Task brief.
Nothing but the line containing "Hacer abalori" and the lines after it in the entries below should appear, each repeated exactly.

### Data provided

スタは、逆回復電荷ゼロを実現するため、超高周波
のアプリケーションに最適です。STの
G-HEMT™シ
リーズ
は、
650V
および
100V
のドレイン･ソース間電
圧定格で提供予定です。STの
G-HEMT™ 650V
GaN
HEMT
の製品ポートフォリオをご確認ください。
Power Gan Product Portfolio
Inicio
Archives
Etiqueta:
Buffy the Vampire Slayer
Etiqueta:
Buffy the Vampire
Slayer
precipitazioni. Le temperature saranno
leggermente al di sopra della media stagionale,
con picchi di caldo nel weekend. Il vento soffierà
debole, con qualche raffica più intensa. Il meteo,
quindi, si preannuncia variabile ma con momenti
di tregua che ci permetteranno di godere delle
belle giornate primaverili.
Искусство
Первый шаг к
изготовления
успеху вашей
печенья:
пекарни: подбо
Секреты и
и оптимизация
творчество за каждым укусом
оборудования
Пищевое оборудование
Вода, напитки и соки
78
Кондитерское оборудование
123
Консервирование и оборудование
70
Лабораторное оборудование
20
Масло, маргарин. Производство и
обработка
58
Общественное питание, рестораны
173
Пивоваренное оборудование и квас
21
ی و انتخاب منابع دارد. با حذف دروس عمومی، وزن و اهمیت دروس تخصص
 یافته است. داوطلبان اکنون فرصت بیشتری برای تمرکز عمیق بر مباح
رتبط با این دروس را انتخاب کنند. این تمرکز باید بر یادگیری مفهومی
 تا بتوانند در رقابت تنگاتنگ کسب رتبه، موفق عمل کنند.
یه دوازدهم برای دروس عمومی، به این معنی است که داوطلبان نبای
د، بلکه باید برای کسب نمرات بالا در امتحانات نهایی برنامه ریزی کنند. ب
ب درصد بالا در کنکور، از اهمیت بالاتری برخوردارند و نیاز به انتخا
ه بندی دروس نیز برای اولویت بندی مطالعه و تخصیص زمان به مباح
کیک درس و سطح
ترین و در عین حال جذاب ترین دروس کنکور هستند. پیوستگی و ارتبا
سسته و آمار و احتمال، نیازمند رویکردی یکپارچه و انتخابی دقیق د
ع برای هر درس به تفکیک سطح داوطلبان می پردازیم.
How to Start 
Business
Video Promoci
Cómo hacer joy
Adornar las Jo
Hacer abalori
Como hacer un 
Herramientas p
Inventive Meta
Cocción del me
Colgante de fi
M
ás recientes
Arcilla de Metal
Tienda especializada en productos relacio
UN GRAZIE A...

######

Task result.
Hacer abalori
Como hacer un 
Herramientas p
Inventive Meta
Cocción del me
Colgante de fi
M
ás recientes
Arcilla de Metal
Tienda especializada en productos relacio
UN GRAZIE A...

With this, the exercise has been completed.